TASK GOAL: Everything from the first line of the entries below through the line holding "入浴料金 2,400円～" must be printed exactly as written.

DATA PROVIDED:
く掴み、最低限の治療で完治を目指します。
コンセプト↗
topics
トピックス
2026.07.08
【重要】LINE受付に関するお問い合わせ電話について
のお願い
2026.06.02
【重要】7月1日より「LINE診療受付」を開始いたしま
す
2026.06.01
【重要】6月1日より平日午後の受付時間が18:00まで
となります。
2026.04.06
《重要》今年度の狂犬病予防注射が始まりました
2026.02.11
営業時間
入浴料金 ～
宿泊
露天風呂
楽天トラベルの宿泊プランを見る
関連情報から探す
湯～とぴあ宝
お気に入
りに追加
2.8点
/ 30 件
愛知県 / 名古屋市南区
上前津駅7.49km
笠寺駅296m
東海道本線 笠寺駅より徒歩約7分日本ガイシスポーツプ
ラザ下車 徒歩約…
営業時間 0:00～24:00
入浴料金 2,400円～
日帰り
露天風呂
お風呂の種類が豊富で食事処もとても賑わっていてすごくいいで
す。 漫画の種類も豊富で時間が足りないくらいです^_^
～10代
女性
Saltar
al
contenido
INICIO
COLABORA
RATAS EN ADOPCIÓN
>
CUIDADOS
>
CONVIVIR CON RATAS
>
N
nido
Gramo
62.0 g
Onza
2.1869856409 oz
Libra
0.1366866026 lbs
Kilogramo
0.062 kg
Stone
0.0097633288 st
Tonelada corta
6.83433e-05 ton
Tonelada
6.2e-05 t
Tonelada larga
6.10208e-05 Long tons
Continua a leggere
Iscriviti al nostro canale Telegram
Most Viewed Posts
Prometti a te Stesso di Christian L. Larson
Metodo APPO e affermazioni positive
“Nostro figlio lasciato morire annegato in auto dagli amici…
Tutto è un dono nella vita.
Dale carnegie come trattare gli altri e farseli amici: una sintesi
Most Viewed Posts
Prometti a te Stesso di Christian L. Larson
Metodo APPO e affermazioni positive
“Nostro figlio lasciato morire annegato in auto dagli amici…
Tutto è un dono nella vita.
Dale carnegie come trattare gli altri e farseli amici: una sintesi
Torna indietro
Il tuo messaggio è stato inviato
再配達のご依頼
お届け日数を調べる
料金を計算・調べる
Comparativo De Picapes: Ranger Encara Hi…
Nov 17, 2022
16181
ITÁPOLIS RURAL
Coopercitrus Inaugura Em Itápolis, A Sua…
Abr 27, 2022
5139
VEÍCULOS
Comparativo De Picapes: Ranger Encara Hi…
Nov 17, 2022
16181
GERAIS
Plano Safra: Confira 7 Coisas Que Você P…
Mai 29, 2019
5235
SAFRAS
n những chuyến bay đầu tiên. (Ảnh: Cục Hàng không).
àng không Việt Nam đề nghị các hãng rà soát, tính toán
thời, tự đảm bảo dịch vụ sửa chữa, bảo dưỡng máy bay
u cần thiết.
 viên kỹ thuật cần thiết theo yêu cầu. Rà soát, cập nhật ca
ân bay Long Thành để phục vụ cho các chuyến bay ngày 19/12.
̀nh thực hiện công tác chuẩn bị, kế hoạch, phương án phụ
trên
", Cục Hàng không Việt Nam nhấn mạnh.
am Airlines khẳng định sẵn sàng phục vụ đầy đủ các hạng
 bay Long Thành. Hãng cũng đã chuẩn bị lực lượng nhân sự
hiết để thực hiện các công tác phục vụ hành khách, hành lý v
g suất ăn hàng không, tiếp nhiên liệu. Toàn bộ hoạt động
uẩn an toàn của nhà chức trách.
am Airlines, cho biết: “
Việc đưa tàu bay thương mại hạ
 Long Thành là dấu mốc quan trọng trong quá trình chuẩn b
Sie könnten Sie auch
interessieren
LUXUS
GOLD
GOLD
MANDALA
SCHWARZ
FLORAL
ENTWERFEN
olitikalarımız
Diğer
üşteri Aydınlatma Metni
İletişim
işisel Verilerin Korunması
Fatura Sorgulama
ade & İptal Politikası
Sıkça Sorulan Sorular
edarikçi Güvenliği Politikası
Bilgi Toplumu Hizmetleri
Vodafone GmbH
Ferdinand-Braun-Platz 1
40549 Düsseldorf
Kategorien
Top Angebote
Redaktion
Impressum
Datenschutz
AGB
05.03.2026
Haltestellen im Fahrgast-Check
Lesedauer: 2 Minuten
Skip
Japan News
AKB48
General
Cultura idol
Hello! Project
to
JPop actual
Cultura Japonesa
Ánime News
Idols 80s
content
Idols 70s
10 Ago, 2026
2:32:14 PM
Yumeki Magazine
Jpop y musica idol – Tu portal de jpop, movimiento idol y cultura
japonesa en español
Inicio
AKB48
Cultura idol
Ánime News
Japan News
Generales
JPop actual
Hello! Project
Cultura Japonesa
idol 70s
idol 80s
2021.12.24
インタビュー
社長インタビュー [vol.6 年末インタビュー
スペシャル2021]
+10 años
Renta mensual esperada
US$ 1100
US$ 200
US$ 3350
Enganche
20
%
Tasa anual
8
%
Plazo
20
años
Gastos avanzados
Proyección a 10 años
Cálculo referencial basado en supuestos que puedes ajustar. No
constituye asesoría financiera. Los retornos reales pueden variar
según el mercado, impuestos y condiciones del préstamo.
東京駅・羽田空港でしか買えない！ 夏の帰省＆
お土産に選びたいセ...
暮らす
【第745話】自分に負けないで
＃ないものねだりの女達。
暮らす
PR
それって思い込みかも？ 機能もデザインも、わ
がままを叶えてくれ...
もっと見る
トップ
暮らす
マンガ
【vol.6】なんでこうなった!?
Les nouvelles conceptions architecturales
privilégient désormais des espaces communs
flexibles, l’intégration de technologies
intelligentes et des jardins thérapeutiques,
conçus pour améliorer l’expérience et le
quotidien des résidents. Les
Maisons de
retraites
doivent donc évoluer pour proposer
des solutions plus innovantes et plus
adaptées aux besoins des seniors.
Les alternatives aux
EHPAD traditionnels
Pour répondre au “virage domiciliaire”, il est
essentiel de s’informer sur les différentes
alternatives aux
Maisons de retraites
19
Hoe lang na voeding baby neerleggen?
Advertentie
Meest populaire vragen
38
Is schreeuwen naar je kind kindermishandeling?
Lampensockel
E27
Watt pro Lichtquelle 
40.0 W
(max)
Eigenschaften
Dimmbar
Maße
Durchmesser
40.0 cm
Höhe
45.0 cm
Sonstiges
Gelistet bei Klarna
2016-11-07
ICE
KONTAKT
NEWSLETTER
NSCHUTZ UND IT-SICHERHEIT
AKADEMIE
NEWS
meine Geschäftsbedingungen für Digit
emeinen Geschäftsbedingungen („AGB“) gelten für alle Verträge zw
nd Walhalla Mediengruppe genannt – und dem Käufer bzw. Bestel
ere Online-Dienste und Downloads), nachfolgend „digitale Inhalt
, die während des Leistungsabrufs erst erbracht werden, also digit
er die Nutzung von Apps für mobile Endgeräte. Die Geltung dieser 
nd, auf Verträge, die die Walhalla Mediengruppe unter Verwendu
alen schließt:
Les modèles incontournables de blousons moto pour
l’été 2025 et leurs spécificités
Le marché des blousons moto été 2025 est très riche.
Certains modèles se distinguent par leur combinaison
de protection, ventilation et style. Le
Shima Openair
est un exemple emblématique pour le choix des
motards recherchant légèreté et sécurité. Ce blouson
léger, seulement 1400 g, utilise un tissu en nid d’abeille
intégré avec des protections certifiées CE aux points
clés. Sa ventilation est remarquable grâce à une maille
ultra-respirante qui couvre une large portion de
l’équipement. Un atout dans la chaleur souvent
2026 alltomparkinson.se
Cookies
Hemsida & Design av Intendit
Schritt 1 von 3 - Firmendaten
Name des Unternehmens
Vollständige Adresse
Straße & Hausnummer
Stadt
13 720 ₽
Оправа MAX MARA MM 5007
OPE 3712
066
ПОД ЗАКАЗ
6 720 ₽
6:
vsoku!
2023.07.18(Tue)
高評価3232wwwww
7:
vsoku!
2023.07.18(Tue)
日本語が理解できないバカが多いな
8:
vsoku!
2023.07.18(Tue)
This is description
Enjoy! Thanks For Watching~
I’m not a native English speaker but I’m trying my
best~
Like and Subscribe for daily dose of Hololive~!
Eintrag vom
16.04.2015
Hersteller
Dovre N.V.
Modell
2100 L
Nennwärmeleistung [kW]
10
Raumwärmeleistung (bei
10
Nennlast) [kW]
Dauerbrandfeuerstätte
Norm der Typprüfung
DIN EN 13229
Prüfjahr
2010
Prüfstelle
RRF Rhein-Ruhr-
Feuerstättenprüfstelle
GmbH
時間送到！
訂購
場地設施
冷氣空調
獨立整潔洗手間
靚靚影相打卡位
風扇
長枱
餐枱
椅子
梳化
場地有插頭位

THE COMPLETED TASK:
く掴み、最低限の治療で完治を目指します。
コンセプト↗
topics
トピックス
2026.07.08
【重要】LINE受付に関するお問い合わせ電話について
のお願い
2026.06.02
【重要】7月1日より「LINE診療受付」を開始いたしま
す
2026.06.01
【重要】6月1日より平日午後の受付時間が18:00まで
となります。
2026.04.06
《重要》今年度の狂犬病予防注射が始まりました
2026.02.11
営業時間
入浴料金 ～
宿泊
露天風呂
楽天トラベルの宿泊プランを見る
関連情報から探す
湯～とぴあ宝
お気に入
りに追加
2.8点
/ 30 件
愛知県 / 名古屋市南区
上前津駅7.49km
笠寺駅296m
東海道本線 笠寺駅より徒歩約7分日本ガイシスポーツプ
ラザ下車 徒歩約…
営業時間 0:00～24:00
入浴料金 2,400円～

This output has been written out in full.